▶ **Problem**: Could you print every record below exactly as it appears?

▶ **Entries provided**:
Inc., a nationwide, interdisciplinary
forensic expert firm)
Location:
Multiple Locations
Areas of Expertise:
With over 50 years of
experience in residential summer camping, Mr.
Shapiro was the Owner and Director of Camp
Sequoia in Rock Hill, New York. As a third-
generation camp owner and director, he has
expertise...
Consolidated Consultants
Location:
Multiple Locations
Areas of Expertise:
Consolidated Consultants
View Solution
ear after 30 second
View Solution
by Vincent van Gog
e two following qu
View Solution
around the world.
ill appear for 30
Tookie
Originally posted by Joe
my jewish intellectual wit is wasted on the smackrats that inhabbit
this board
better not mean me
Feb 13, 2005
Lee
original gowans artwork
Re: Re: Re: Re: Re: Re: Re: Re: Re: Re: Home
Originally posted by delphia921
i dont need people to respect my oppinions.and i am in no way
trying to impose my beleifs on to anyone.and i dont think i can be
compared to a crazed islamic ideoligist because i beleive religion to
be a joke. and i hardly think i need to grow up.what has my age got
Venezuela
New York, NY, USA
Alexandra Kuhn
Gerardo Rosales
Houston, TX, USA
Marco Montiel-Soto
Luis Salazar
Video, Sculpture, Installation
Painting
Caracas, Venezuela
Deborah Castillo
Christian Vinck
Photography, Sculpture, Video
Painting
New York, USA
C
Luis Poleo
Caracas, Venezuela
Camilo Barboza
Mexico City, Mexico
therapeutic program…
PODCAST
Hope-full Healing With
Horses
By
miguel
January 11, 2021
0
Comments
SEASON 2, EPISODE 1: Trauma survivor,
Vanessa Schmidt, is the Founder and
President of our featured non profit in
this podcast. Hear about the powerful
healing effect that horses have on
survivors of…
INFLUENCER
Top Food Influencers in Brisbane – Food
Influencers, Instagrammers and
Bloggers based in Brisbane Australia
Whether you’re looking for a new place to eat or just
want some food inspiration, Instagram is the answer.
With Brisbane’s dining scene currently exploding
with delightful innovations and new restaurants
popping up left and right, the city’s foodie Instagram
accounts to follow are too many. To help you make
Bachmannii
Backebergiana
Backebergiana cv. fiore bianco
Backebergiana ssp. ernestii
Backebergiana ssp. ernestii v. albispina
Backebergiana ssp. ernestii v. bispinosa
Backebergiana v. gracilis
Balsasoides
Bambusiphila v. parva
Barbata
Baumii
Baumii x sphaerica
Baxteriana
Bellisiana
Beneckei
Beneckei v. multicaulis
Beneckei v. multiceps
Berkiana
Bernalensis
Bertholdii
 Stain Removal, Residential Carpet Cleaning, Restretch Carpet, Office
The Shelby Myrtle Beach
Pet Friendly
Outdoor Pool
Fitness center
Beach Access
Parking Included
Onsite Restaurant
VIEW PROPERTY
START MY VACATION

▶ **Response area**:
Inc., a nationwide, interdisciplinary
forensic expert firm)
Location:
Multiple Locations
Areas of Expertise:
With over 50 years of
experience in residential summer camping, Mr.
Shapiro was the Owner and Director of Camp
Sequoia in Rock Hill, New York. As a third-
generation camp owner and director, he has
expertise...
Consolidated Consultants
Location:
Multiple Locations
Areas of Expertise:
Consolidated Consultants
View Solution
ear after 30 second
View Solution
by Vincent van Gog
e two following qu
View Solution
around the world.
ill appear for 30
Tookie
Originally posted by Joe
my jewish intellectual wit is wasted on the smackrats that inhabbit
this board
better not mean me
Feb 13, 2005
Lee
original gowans artwork
Re: Re: Re: Re: Re: Re: Re: Re: Re: Re: Home
Originally posted by delphia921
i dont need people to respect my oppinions.and i am in no way
trying to impose my beleifs on to anyone.and i dont think i can be
compared to a crazed islamic ideoligist because i beleive religion to
be a joke. and i hardly think i need to grow up.what has my age got
Venezuela
New York, NY, USA
Alexandra Kuhn
Gerardo Rosales
Houston, TX, USA
Marco Montiel-Soto
Luis Salazar
Video, Sculpture, Installation
Painting
Caracas, Venezuela
Deborah Castillo
Christian Vinck
Photography, Sculpture, Video
Painting
New York, USA
C
Luis Poleo
Caracas, Venezuela
Camilo Barboza
Mexico City, Mexico
therapeutic program…
PODCAST
Hope-full Healing With
Horses
By
miguel
January 11, 2021
0
Comments
SEASON 2, EPISODE 1: Trauma survivor,
Vanessa Schmidt, is the Founder and
President of our featured non profit in
this podcast. Hear about the powerful
healing effect that horses have on
survivors of…
INFLUENCER
Top Food Influencers in Brisbane – Food
Influencers, Instagrammers and
Bloggers based in Brisbane Australia
Whether you’re looking for a new place to eat or just
want some food inspiration, Instagram is the answer.
With Brisbane’s dining scene currently exploding
with delightful innovations and new restaurants
popping up left and right, the city’s foodie Instagram
accounts to follow are too many. To help you make
Bachmannii
Backebergiana
Backebergiana cv. fiore bianco
Backebergiana ssp. ernestii
Backebergiana ssp. ernestii v. albispina
Backebergiana ssp. ernestii v. bispinosa
Backebergiana v. gracilis
Balsasoides
Bambusiphila v. parva
Barbata
Baumii
Baumii x sphaerica
Baxteriana
Bellisiana
Beneckei
Beneckei v. multicaulis
Beneckei v. multiceps
Berkiana
Bernalensis
Bertholdii
 Stain Removal, Residential Carpet Cleaning, Restretch Carpet, Office
The Shelby Myrtle Beach
Pet Friendly
Outdoor Pool
Fitness center
Beach Access
Parking Included
Onsite Restaurant
VIEW PROPERTY
START MY VACATION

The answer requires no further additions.